– Чтобы оправдаться.
– О господи, какое бесстыдство. Никогда не слышала, чтобы так хладнокровно планировали адюльтер.
Она осторожно, как что-то хрупкое, положила на стол сигарету, так и не закурив, и поднялась.
– Вы уходите?
– Разумеется.
– Я провожу вас до машины.
– Не затрудняйтесь.
– Нет уж, позвольте.
Под растерянным взглядом официантки он оставил на столе щедрые чаевые и тоже поднялся. В неловком и напряженном молчании они шли по тысячелетней каменной конструкции. Римский мост был безлюден. На другом берегу возносилась Саламанка, монументальная и непорочная.

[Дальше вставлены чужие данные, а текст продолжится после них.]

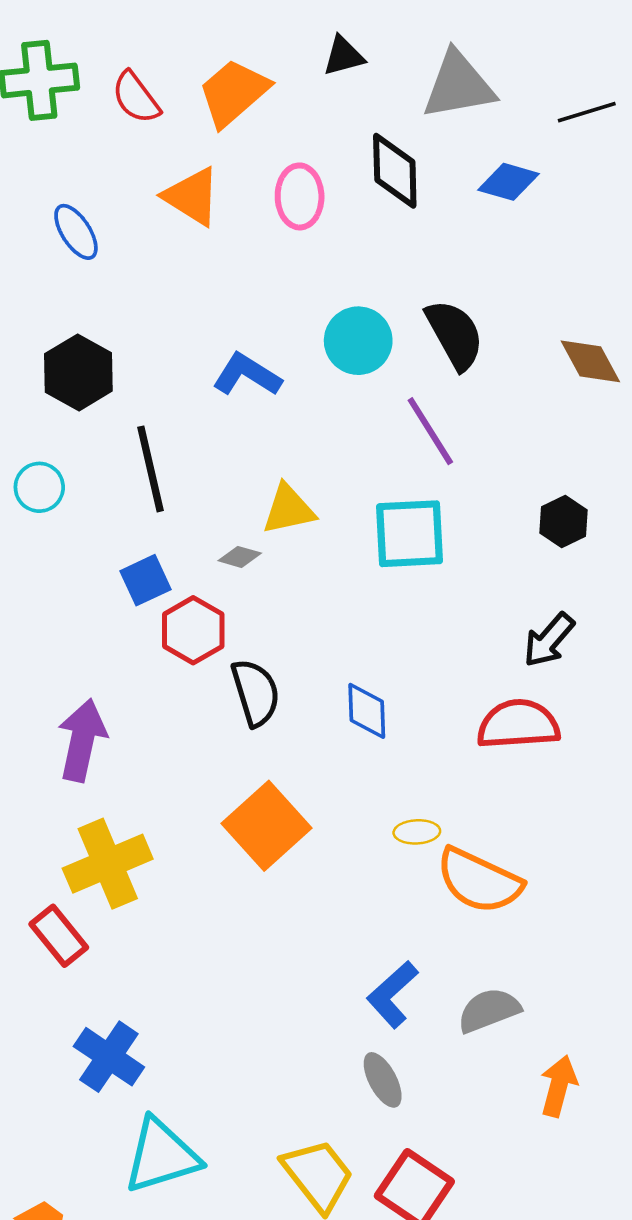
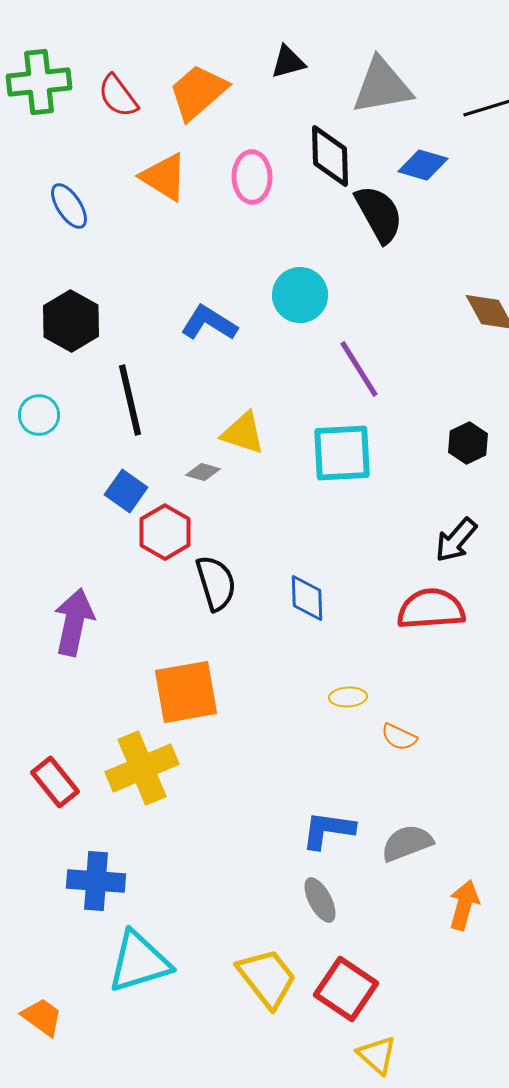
black semicircle: (455, 335) -> (379, 214), moved
yellow triangle: (289, 509) -> (243, 433), turned 30
blue square: (146, 580) -> (126, 491), turned -30
orange square: (267, 826) -> (186, 692), moved, turned 32
yellow cross: (108, 864) -> (142, 768), moved
orange semicircle: (479, 881) -> (399, 737), size x0.5
blue L-shape: (392, 994) -> (328, 830), turned 50
blue cross: (109, 1057) -> (96, 881), turned -30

– Меня тут некоторое время не будет, – произнес он. – Уеду.
– Мне совершенно все равно, где вы будете, а где нет.
– Нет. Не все равно.
Он остановился, и следом она. Лицо было бесстрастно, но рот чуть приоткрыт, и подбородок еле заметно подрагивал. Поддавшись внезапному озарению, а верней по сиюминутному, инстинктивному наитию (порой это бывало как нежданный шахматный ход), он протянул руку и двумя пальцами осторожно прикоснулся к ее шее, словно проверял, нет ли жара, или считал пульс на сонной артерии. Женщина не противилась, стояла неподвижно. И заметив, как вспыхнувшая в зеленых глазах искра теплоты и нежности растопила их лед, Фалько потянулся к ее губам.
– Завтра уезжаю, – сказал он, отстраняясь. – И надеюсь застать тебя здесь, когда вернусь.
– Негодяй, – сказала она.
– Что есть, то есть.
Леандро, бармен из «Гранд-отеля», перестал трясти шейкером и осторожно перелил его содержимое в стакан Лоренсо Фалько. Тот посмотрел на свет и потом чокнулся с адмиралом, который пил скотч со льдом и без воды.
– Ваше здоровье, сеньор.
– Пей на здоровье – оно тебе понадобится.